As I reflect on the last three years, I have to both start and end with huge thanks to those readers and supporters out there. Everyone who reads it. Everyone who cites Eduflack or links back to it. Those who comment on posts. Those who send me story ideas or take issue with the story ideas I select. This blog has value because of the ongoing input I receive. Without such input I really am truly just writing for myself, and that does no one any good at this point.
But there are also a few important notes I would like to point out, based on some recent feedback, items that I believe are worth highlighting:
* Eduflack is not a journalist, and I sure hope I don’t try to portray myself as one. I have a great deal of respect for journalists and for the ethics that govern their profession. Real journalists are out there gathering the full story, interviewing parties on both side, and providing a balanced approach to a topic. That isn’t my job. At best, I am a commentator. If you are looking for the news, there a number of sites I can and have directed people to for the best in education information. I will link to many of those stories in my posts. But Eduflack is not a journalist, despite the number of media releases that end up in my inbox each day. I write opinion. The point of this blog is to provide my critique and my analysis of the education issues of the day.
* That also means that I have a day job. For the past dozen years, ever since I left Capitol Hill, I have spent most of my time as a consultant, working with a great number of organizations and individuals. As a general rule, I have always tried NOT to write about my clients. When I have, I have disclosed those relationships. But obviously, what I write about is what I am focused on during the day. The focus on RF came out of all the years I spent shepherding the National Reading Panel. A recent focus on high school graduation rates and the achievement gap sprung from my work with the National Governors Association and its Honor States initiative.
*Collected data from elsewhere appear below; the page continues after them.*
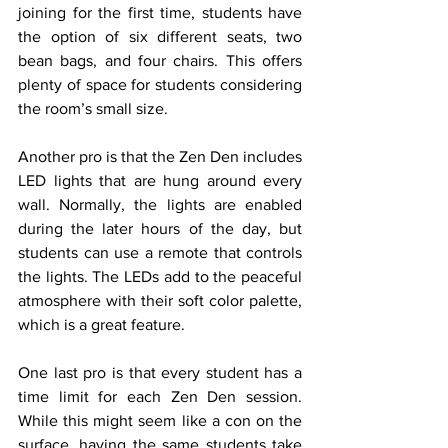
joining for the first time, students have 
the option of six different seats, two 
bean bags, and four chairs. This offers 
plenty of space for students considering 
the room’s small size. 
Another pro is that the Zen Den includes 
LED lights that are hung around every 
wall. Normally, the lights are enabled 
during the later hours of the day, but 
students can use a remote that controls 
the lights. The LEDs add to the peaceful 
atmosphere with their soft color palette, 
which is a great feature.
One last pro is that every student has a 
time limit for each Zen Den session. 
While this might seem like a con on the 
surface, having the same students take 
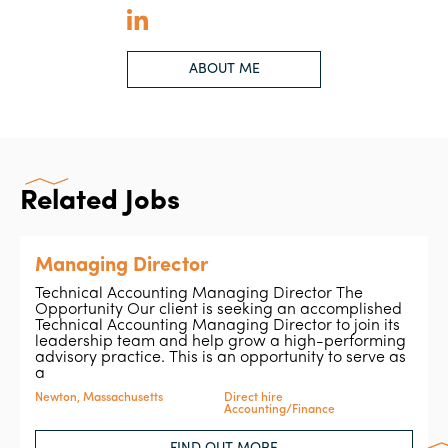
ABOUT ME
Related Jobs
Managing Director
Technical Accounting Managing Director The
Opportunity Our client is seeking an accomplished
Technical Accounting Managing Director to join its
leadership team and help grow a high-performing
advisory practice. This is an opportunity to serve as
a
Newton, Massachusetts
Direct hire
Accounting/Finance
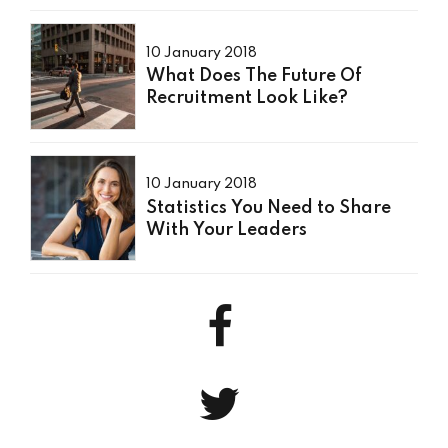
10 January 2018
What Does The Future Of
Recruitment Look Like?
10 January 2018
Statistics You Need to Share
With Your Leaders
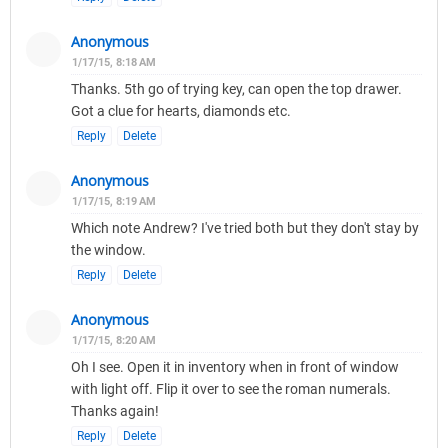
Anonymous
1/17/15, 8:18 AM
Thanks. 5th go of trying key, can open the top drawer.
Got a clue for hearts, diamonds etc.
Reply
Delete
Anonymous
1/17/15, 8:19 AM
Which note Andrew? I've tried both but they don't stay by
the window.
Reply
Delete
Anonymous
1/17/15, 8:20 AM
Oh I see. Open it in inventory when in front of window
with light off. Flip it over to see the roman numerals.
Thanks again!
Reply
Delete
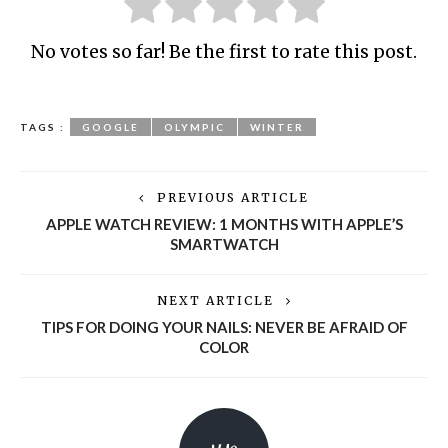
No votes so far! Be the first to rate this post.
TAGS :
GOOGLE
OLYMPIC
WINTER
PREVIOUS ARTICLE
APPLE WATCH REVIEW: 1 MONTHS WITH APPLE’S
SMARTWATCH
NEXT ARTICLE
TIPS FOR DOING YOUR NAILS: NEVER BE AFRAID OF
COLOR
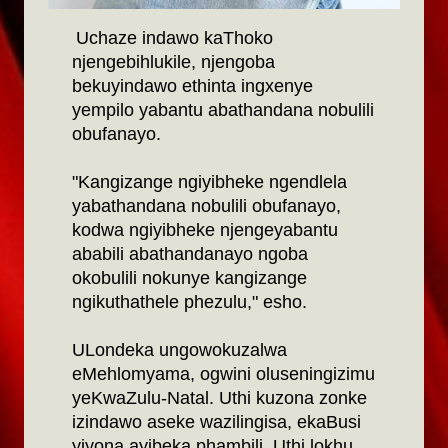
Uchaze indawo kaThoko
njengebihlukile, njengoba
bekuyindawo ethinta ingxenye
yempilo yabantu abathandana nobulili
obufanayo.
"Kangizange ngiyibheke ngendlela
yabathandana nobulili obufanayo,
kodwa ngiyibheke njengeyabantu
ababili abathandanayo ngoba
okobulili nokunye kangizange
ngikuthathele phezulu," esho.
ULondeka ungowokuzalwa
eMehlomyama, ogwini oluseningizimu
yeKwaZulu-Natal. Uthi kuzona zonke
izindawo aseke wazilingisa, ekaBusi
yiyona ayibeka phambili. Uthi lokhu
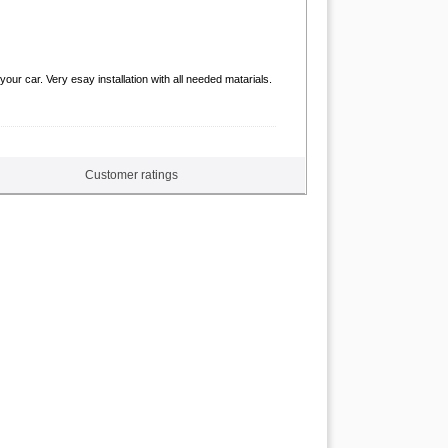
ur car. Very esay installation with all needed matarials.
Customer ratings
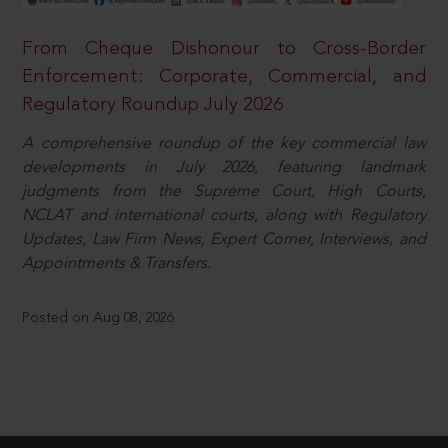
From Cheque Dishonour to Cross-Border
Enforcement: Corporate, Commercial, and
Regulatory Roundup July 2026
A comprehensive roundup of the key commercial law
developments in July 2026, featuring landmark
judgments from the Supreme Court, High Courts,
NCLAT and international courts, along with Regulatory
Updates, Law Firm News, Expert Corner, Interviews, and
Appointments & Transfers.
Posted on Aug 08, 2026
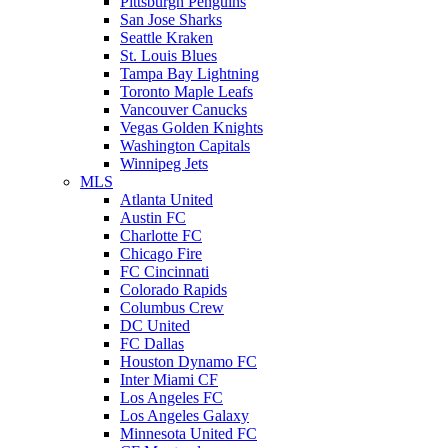
Pittsburgh Penguins
San Jose Sharks
Seattle Kraken
St. Louis Blues
Tampa Bay Lightning
Toronto Maple Leafs
Vancouver Canucks
Vegas Golden Knights
Washington Capitals
Winnipeg Jets
MLS
Atlanta United
Austin FC
Charlotte FC
Chicago Fire
FC Cincinnati
Colorado Rapids
Columbus Crew
DC United
FC Dallas
Houston Dynamo FC
Inter Miami CF
Los Angeles FC
Los Angeles Galaxy
Minnesota United FC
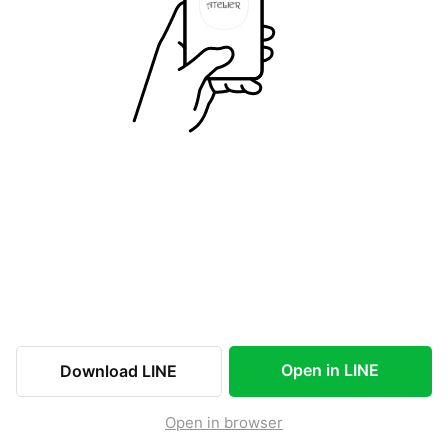
Open in LINE
Download LINE
Open in browser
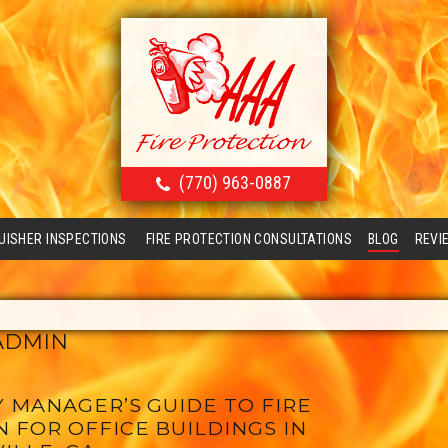
(770) 963-0887
GUISHER INSPECTIONS
FIRE PROTECTION CONSULTATIONS
BLOG
REVI
ADMIN
 MANAGER’S GUIDE TO FIRE
 FOR OFFICE BUILDINGS IN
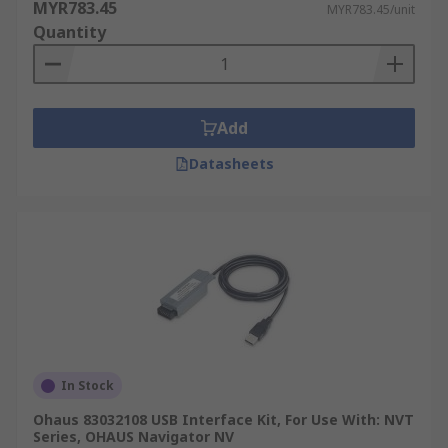
MYR783.45
MYR783.45/unit
Quantity
Add
Datasheets
In Stock
Ohaus 83032108 USB Interface Kit, For Use With: NVT
Series, OHAUS Navigator NV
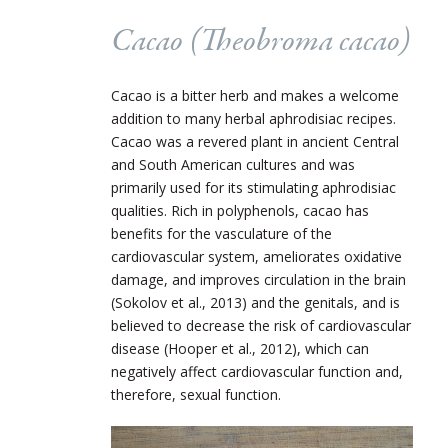
Cacao (Theobroma cacao)
Cacao is a bitter herb and makes a welcome
addition to many herbal aphrodisiac recipes.
Cacao was a revered plant in ancient Central
and South American cultures and was
primarily used for its stimulating aphrodisiac
qualities. Rich in polyphenols, cacao has
benefits for the vasculature of the
cardiovascular system, ameliorates oxidative
damage, and improves circulation in the brain
(Sokolov et al., 2013) and the genitals, and is
believed to decrease the risk of cardiovascular
disease (Hooper et al., 2012), which can
negatively affect cardiovascular function and,
therefore, sexual function.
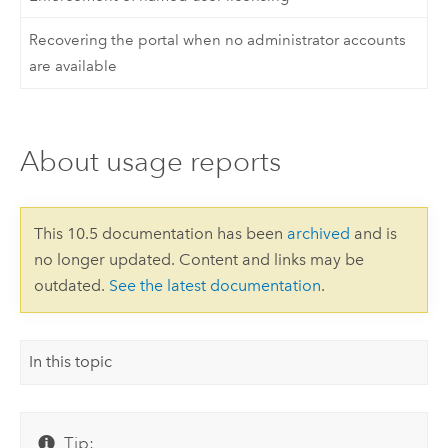
Recovering the portal when no administrator accounts
are available
About usage reports
This 10.5 documentation has been
archived
and is
no longer updated. Content and links may be
outdated.
See the latest documentation
.
In this topic
Tip:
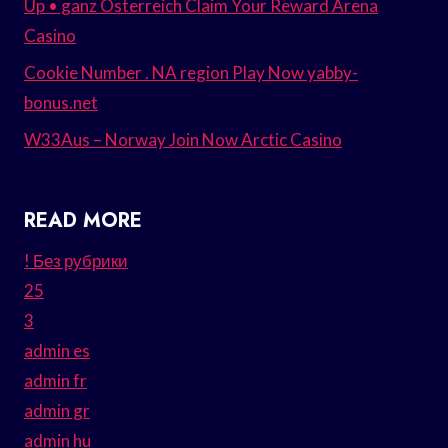
Up • ganz Österreich Claim Your Reward Arena
Casino
Cookie Number . NA region Play Now yabby-
bonus.net
W33Aus – Norway Join Now Arctic Casino
READ MORE
! Без рубрики
25
3
admin es
admin fr
admin gr
admin hu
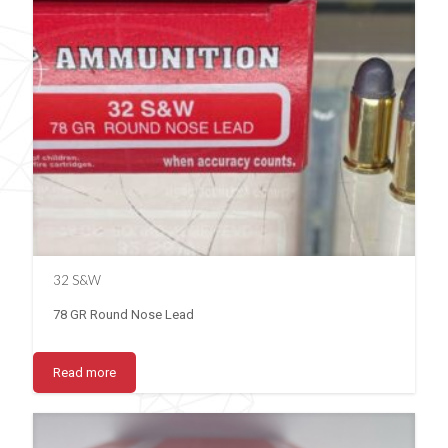
32 S&W
78 GR Round Nose Lead
Read more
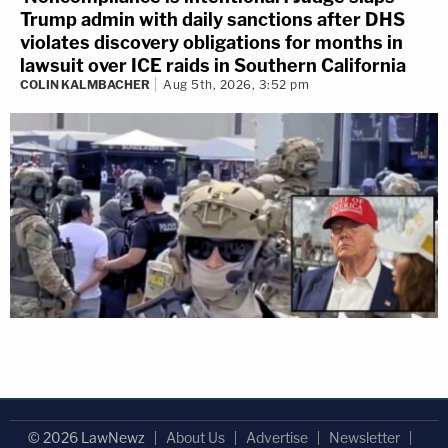
Trump admin with daily sanctions after DHS
violates discovery obligations for months in
lawsuit over ICE raids in Southern California
COLIN KALMBACHER
Aug 5th, 2026, 3:52 pm
© 2026 LawNewz
About Us
Advertise
Newsletter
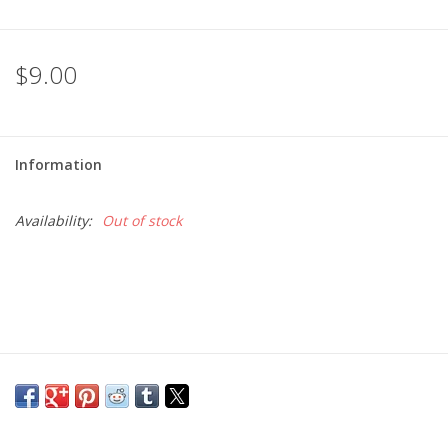
$9.00
Information
Availability:
Out of stock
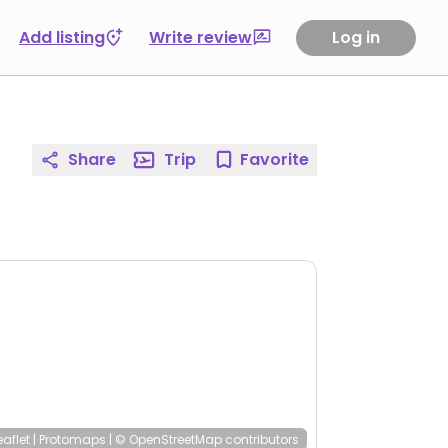
Add listing
Write review
Log in
Share
Trip
Favorite
eaflet
|
Protomaps
|
© OpenStreetMap
contributors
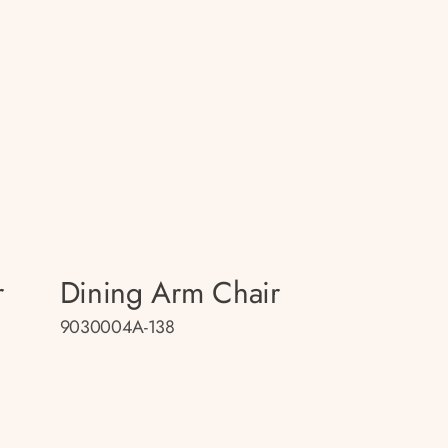
r
Dining Arm Chair
9030004A-138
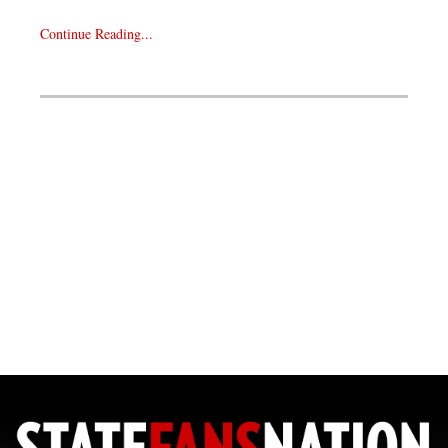
Continue Reading...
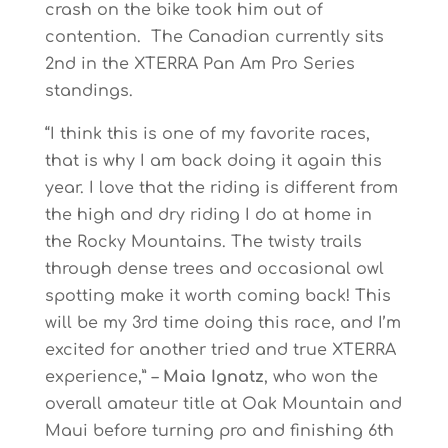
crash on the bike took him out of
contention. The Canadian currently sits
2nd in the XTERRA Pan Am Pro Series
standings.
“I think this is one of my favorite races,
that is why I am back doing it again this
year. I love that the riding is different from
the high and dry riding I do at home in
the Rocky Mountains. The twisty trails
through dense trees and occasional owl
spotting make it worth coming back! This
will be my 3rd time doing this race, and I’m
excited for another tried and true XTERRA
experience,” –
Maia Ignatz
, who won the
overall amateur title at Oak Mountain and
Maui before turning pro and finishing 6th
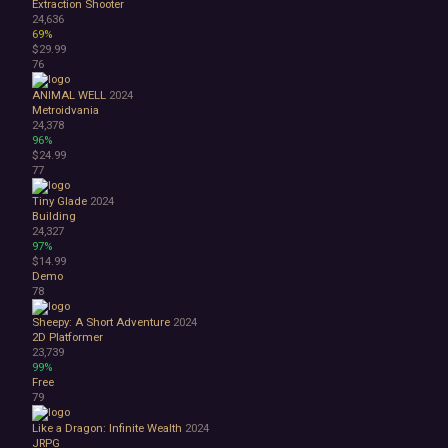
Extraction Shooter
24,636
69%
$29.99
76
ANIMAL WELL
2024
Metroidvania
24,378
96%
$24.99
77
Tiny Glade
2024
Building
24,327
97%
$14.99
Demo
78
Sheepy: A Short Adventure
2024
2D Platformer
23,739
99%
Free
79
Like a Dragon: Infinite Wealth
2024
JRPG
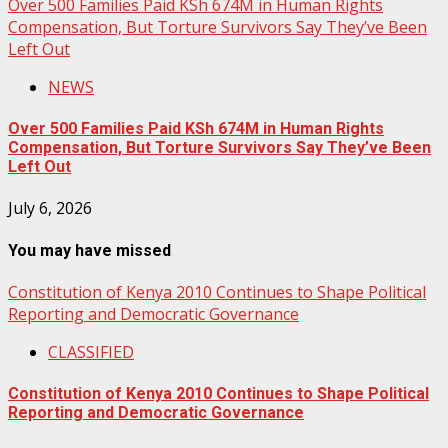
Over 500 Families Paid KSh 674M in Human Rights
Compensation, But Torture Survivors Say They’ve Been
Left Out
NEWS
Over 500 Families Paid KSh 674M in Human Rights
Compensation, But Torture Survivors Say They’ve Been
Left Out
July 6, 2026
You may have missed
Constitution of Kenya 2010 Continues to Shape Political
Reporting and Democratic Governance
CLASSIFIED
Constitution of Kenya 2010 Continues to Shape Political
Reporting and Democratic Governance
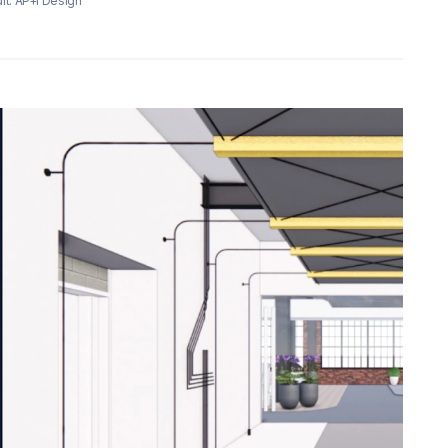
it: AP+I Design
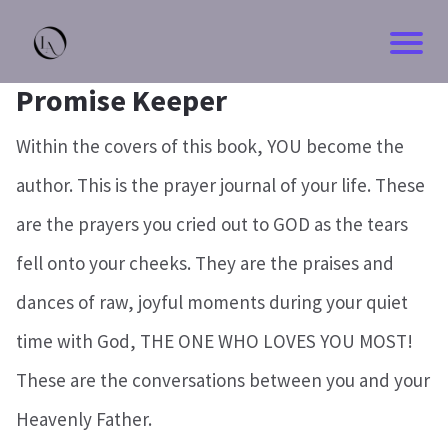
Promise Keeper
Within the covers of this book, YOU become the
author. This is the prayer journal of your life. These
are the prayers you cried out to GOD as the tears
fell onto your cheeks. They are the praises and
dances of raw, joyful moments during your quiet
time with God, THE ONE WHO LOVES YOU MOST!
These are the conversations between you and your
Heavenly Father.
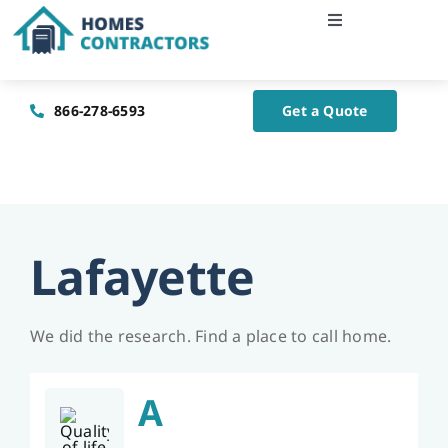
Skip
Toggle
to
Navigation
content
Home
866-278-6593
Get a Quote
About Us
Blog
Lafayette
Contact Us
We did the research. Find a place to call home.
A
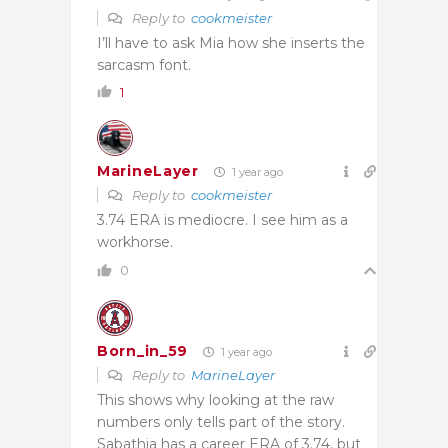
Reply to
cookmeister
I’ll have to ask Mia how she inserts the
sarcasm font.
1
MarineLayer
1 year ago
Reply to
cookmeister
3.74 ERA is mediocre. I see him as a
workhorse.
0
Born_in_59
1 year ago
Reply to
MarineLayer
This shows why looking at the raw
numbers only tells part of the story.
Sabathia has a career ERA of 3.74, but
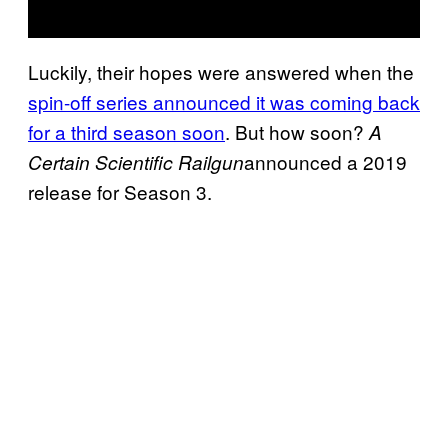
Luckily, their hopes were answered when the
spin-off series announced it was coming back
for a third season soon
. But how soon?
A
announced a 2019
Certain Scientific Railgun
release for Season 3.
So while I have always tried to disclose when I have a direct business interest in a post, it is safe to say I have an intellectual interest in everything I write.
* I am an amateur when it comes to research. Over the past 10-plus years, I have been fortunate to work with a great number of education researchers, particularly those who fall into the non-squishy variety. I have learned a great deal from them, and, from time to time, feel these wise individuals have provided me an informal graduate education in such research issues. But whether it be my analysis or virtually anyone else’s analysis of the data, it is always best to trust, but verify.
* I don’t shy away from criticism. I’m always surprised when folks want to engage in a lengthy debate on a topic with me, but take such debates and critiques offline and private. I enjoy the public debate. And I am more than willing to open up these pages to others who may want to take issue with a particular post or may have a different perspective. If you want to take dear ole Eduflack on, just drop me a line and we can make it happen.
I look forward to another interesting and thought provoking Eduflack year. We have RttT, common core standards, and i3 coming down the pike. ESEA reauthorization is waiting. And, perhaps more importantly, we are starting to move into a closer look at how these new federal actions are affecting our states and localities (particularly on the implementation side). Lots to write about, lots to commentate on, lots to stir up the pot with.